══ DATASET RECORDS

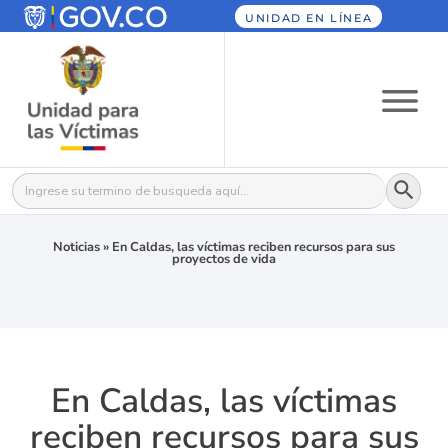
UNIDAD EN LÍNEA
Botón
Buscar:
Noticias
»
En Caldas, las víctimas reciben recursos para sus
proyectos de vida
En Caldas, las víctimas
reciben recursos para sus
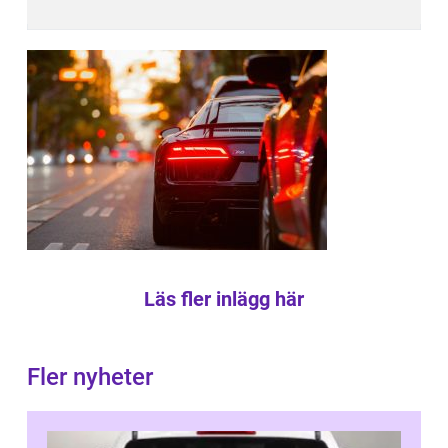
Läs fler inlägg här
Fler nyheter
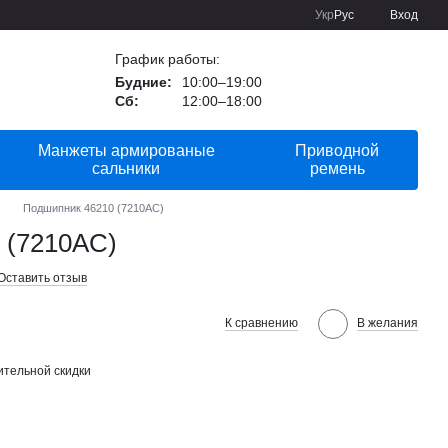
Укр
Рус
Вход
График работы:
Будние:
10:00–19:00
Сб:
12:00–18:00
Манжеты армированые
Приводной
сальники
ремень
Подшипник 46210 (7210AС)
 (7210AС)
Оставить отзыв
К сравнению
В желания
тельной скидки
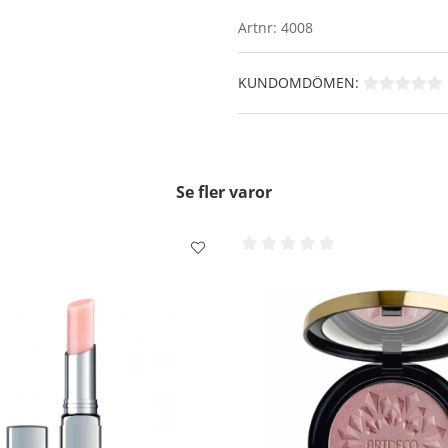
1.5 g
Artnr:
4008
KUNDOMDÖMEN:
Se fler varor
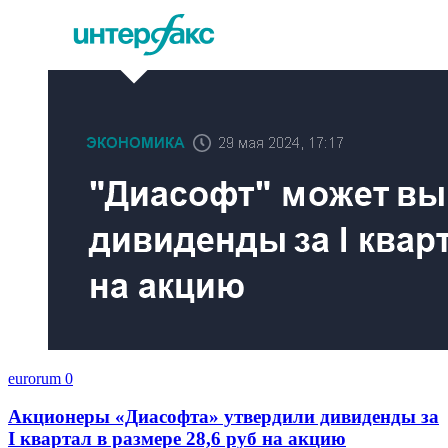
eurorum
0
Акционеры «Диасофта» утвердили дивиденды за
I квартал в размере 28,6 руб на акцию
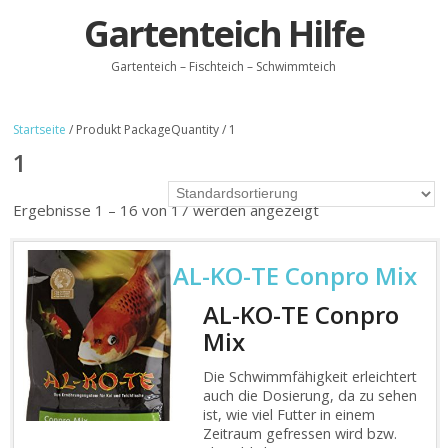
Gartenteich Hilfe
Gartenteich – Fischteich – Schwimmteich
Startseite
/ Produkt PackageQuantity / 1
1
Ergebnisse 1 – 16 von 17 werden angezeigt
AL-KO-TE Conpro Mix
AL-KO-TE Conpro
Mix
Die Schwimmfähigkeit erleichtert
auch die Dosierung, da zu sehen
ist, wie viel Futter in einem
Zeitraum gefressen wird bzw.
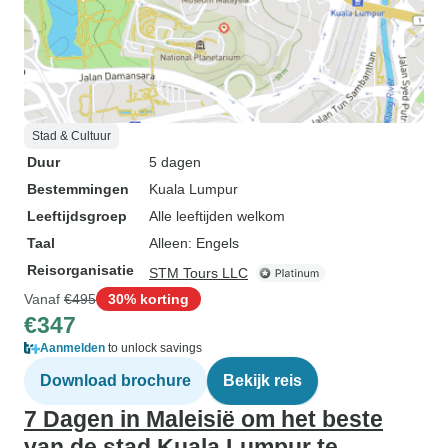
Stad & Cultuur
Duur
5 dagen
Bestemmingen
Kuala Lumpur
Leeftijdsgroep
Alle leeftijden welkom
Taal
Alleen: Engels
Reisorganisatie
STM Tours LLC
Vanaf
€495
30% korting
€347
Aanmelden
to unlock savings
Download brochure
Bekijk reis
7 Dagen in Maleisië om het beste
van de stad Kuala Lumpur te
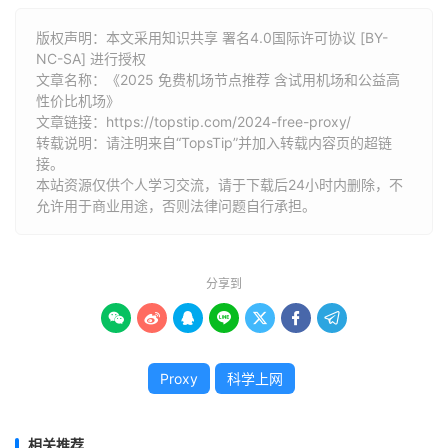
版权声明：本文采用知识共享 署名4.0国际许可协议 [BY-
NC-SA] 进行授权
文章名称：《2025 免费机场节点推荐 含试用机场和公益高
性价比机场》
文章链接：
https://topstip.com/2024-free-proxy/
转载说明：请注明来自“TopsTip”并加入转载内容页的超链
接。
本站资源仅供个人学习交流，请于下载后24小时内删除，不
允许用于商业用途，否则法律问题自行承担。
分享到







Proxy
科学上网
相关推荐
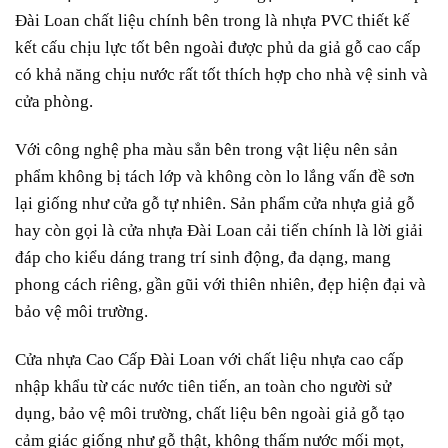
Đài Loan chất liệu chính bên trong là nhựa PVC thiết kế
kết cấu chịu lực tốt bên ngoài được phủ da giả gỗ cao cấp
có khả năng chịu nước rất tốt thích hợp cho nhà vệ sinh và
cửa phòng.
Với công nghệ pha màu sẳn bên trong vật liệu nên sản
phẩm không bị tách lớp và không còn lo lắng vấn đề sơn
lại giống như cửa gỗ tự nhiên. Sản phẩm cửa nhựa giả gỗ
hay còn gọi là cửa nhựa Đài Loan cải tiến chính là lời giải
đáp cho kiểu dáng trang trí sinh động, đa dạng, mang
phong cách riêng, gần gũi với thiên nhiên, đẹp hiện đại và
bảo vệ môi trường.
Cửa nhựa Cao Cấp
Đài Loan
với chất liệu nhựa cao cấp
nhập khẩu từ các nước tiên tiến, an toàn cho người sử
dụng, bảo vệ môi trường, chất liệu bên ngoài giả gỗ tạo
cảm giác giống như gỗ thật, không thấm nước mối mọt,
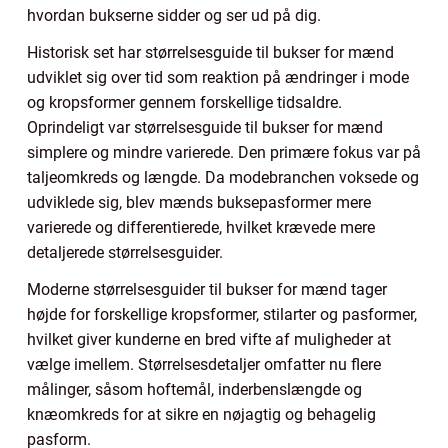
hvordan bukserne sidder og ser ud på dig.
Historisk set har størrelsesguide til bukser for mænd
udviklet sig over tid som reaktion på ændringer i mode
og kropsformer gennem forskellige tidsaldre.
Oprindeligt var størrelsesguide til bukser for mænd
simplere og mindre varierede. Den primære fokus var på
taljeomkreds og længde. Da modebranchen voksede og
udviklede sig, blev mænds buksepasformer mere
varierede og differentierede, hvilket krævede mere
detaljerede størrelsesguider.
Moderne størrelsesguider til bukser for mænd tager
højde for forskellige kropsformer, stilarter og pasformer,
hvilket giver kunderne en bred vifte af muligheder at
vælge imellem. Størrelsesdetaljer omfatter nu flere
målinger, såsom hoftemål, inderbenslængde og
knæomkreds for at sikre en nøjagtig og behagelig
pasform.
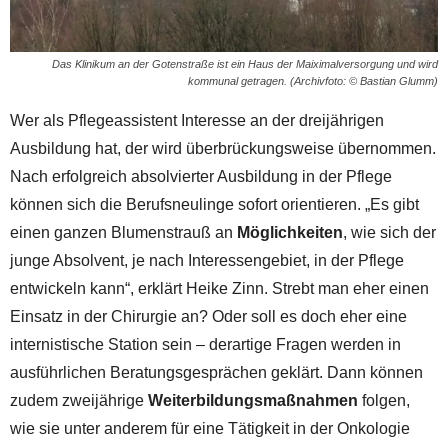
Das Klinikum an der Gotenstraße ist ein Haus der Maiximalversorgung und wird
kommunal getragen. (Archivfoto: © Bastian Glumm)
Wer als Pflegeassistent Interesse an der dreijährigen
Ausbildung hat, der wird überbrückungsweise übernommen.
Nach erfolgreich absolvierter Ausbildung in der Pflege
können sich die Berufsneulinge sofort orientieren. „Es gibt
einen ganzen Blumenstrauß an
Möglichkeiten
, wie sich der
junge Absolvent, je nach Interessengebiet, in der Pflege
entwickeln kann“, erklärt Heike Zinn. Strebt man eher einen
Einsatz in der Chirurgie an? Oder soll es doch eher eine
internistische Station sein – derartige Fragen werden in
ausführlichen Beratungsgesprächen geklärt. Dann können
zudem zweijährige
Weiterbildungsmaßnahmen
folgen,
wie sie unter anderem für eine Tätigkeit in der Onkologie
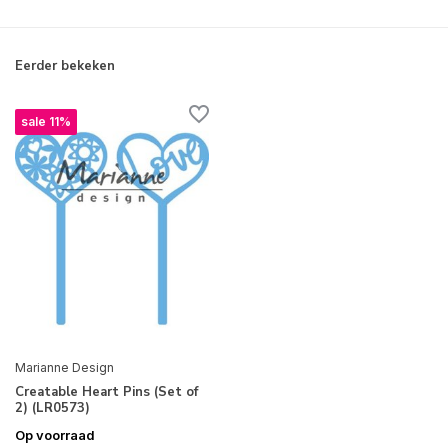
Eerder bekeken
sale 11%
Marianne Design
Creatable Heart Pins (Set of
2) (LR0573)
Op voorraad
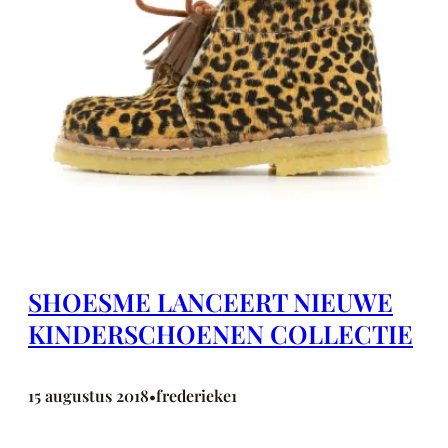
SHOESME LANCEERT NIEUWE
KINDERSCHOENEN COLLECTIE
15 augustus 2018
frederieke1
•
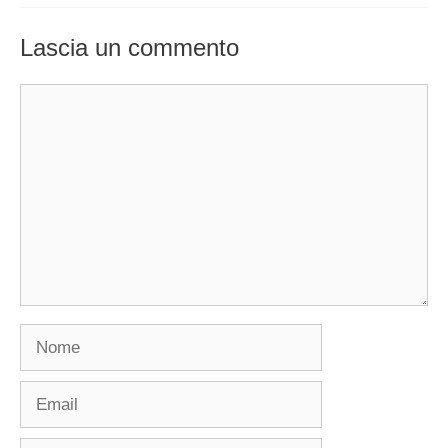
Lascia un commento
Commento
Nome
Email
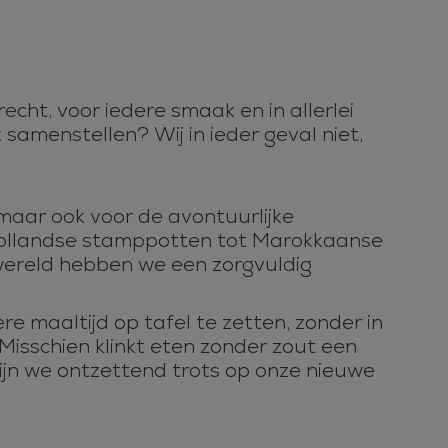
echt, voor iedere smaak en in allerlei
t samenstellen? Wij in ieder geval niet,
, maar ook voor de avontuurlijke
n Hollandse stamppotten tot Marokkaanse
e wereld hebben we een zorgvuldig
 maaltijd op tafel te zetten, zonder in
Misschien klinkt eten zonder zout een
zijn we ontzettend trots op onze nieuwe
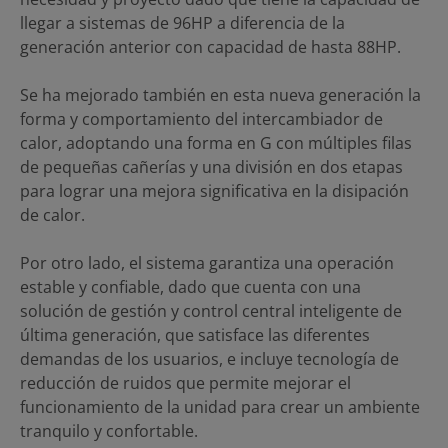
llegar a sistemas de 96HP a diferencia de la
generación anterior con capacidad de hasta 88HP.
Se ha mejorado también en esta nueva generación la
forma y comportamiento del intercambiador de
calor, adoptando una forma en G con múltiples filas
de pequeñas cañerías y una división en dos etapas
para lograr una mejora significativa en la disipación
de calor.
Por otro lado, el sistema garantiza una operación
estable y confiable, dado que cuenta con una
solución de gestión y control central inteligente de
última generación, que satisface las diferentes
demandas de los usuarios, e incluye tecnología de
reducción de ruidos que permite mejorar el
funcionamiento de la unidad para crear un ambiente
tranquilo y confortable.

════

TASK STATEMENT:
Repeat every entry above exactly; images stay out of the copy.

RESPONSE:
UNIDAD EN LÍNEA
Botón
Buscar:
Noticias
»
En Caldas, las víctimas reciben recursos para sus
proyectos de vida
En Caldas, las víctimas
reciben recursos para sus
Läs fler inlägg här
Fler nyheter
Укр
Рус
Вход
График работы:
Будние:
10:00–19:00
Сб:
12:00–18:00
Манжеты армированые
Приводной
сальники
ремень
Подшипник 46210 (7210AС)
 (7210AС)
Оставить отзыв
К сравнению
В желания
тельной скидки
1.5 g
Artnr:
4008
KUNDOMDÖMEN:
Se fler varor
eurorum
0
Акционеры «Диасофта» утвердили дивиденды за
I квартал в размере 28,6 руб на акцию
Gartenteich Hilfe
Gartenteich – Fischteich – Schwimmteich
Startseite
/ Produkt PackageQuantity / 1
1
Ergebnisse 1 – 16 von 17 werden angezeigt
AL-KO-TE Conpro Mix
AL-KO-TE Conpro
Mix
Die Schwimmfähigkeit erleichtert
auch die Dosierung, da zu sehen
ist, wie viel Futter in einem
Zeitraum gefressen wird bzw.
Stad & Cultuur
Duur
5 dagen
Bestemmingen
Kuala Lumpur
Leeftijdsgroep
Alle leeftijden welkom
Taal
Alleen: Engels
Reisorganisatie
STM Tours LLC
Vanaf
€495
30% korting
€347
Aanmelden
to unlock savings
Download brochure
Bekijk reis
7 Dagen in Maleisië om het beste
van de stad Kuala Lumpur te
版权声明：本文采用知识共享 署名4.0国际许可协议 [BY-
NC-SA] 进行授权
文章名称：《2025 免费机场节点推荐 含试用机场和公益高
性价比机场》
文章链接：
https://topstip.com/2024-free-proxy/
转载说明：请注明来自“TopsTip”并加入转载内容页的超链
接。
本站资源仅供个人学习交流，请于下载后24小时内删除，不
允许用于商业用途，否则法律问题自行承担。
分享到







Proxy
科学上网
相关推荐
Đài Loan chất liệu chính bên trong là nhựa PVC thiết kế
kết cấu chịu lực tốt bên ngoài được phủ da giả gỗ cao cấp
có khả năng chịu nước rất tốt thích hợp cho nhà vệ sinh và
cửa phòng.
Với công nghệ pha màu sẳn bên trong vật liệu nên sản
phẩm không bị tách lớp và không còn lo lắng vấn đề sơn
lại giống như cửa gỗ tự nhiên. Sản phẩm cửa nhựa giả gỗ
hay còn gọi là cửa nhựa Đài Loan cải tiến chính là lời giải
đáp cho kiểu dáng trang trí sinh động, đa dạng, mang
phong cách riêng, gần gũi với thiên nhiên, đẹp hiện đại và
bảo vệ môi trường.
Cửa nhựa Cao Cấp
Đài Loan
với chất liệu nhựa cao cấp
nhập khẩu từ các nước tiên tiến, an toàn cho người sử
dụng, bảo vệ môi trường, chất liệu bên ngoài giả gỗ tạo
cảm giác giống như gỗ thật, không thấm nước mối mọt,
hvordan bukserne sidder og ser ud på dig.
Historisk set har størrelsesguide til bukser for mænd
udviklet sig over tid som reaktion på ændringer i mode
og kropsformer gennem forskellige tidsaldre.
Oprindeligt var størrelsesguide til bukser for mænd
simplere og mindre varierede. Den primære fokus var på
taljeomkreds og længde. Da modebranchen voksede og
udviklede sig, blev mænds buksepasformer mere
varierede og differentierede, hvilket krævede mere
detaljerede størrelsesguider.
Moderne størrelsesguider til bukser for mænd tager
højde for forskellige kropsformer, stilarter og pasformer,
hvilket giver kunderne en bred vifte af muligheder at
vælge imellem. Størrelsesdetaljer omfatter nu flere
målinger, såsom hoftemål, inderbenslængde og
knæomkreds for at sikre en nøjagtig og behagelig
pasform.
Das Klinikum an der Gotenstraße ist ein Haus der Maiximalversorgung und wird
kommunal getragen. (Archivfoto: © Bastian Glumm)
Wer als Pflegeassistent Interesse an der dreijährigen
Ausbildung hat, der wird überbrückungsweise übernommen.
Nach erfolgreich absolvierter Ausbildung in der Pflege
können sich die Berufsneulinge sofort orientieren. „Es gibt
einen ganzen Blumenstrauß an
Möglichkeiten
, wie sich der
junge Absolvent, je nach Interessengebiet, in der Pflege
entwickeln kann“, erklärt Heike Zinn. Strebt man eher einen
Einsatz in der Chirurgie an? Oder soll es doch eher eine
internistische Station sein – derartige Fragen werden in
ausführlichen Beratungsgesprächen geklärt. Dann können
zudem zweijährige
Weiterbildungsmaßnahmen
folgen,
wie sie unter anderem für eine Tätigkeit in der Onkologie
Eerder bekeken
sale 11%
Marianne Design
Creatable Heart Pins (Set of
2) (LR0573)
Op voorraad
SHOESME LANCEERT NIEUWE
KINDERSCHOENEN COLLECTIE
15 augustus 2018
frederieke1
•
Lascia un commento
Commento
Nome
Email
echt, voor iedere smaak en in allerlei
t samenstellen? Wij in ieder geval niet,
, maar ook voor de avontuurlijke
n Hollandse stamppotten tot Marokkaanse
e wereld hebben we een zorgvuldig
 maaltijd op tafel te zetten, zonder in
Misschien klinkt eten zonder zout een
zijn we ontzettend trots op onze nieuwe
llegar a sistemas de 96HP a diferencia de la
generación anterior con capacidad de hasta 88HP.
Se ha mejorado también en esta nueva generación la
forma y comportamiento del intercambiador de
calor, adoptando una forma en G con múltiples filas
de pequeñas cañerías y una división en dos etapas
para lograr una mejora significativa en la disipación
de calor.
Por otro lado, el sistema garantiza una operación
estable y confiable, dado que cuenta con una
solución de gestión y control central inteligente de
última generación, que satisface las diferentes
demandas de los usuarios, e incluye tecnología de
reducción de ruidos que permite mejorar el
funcionamiento de la unidad para crear un ambiente
tranquilo y confortable.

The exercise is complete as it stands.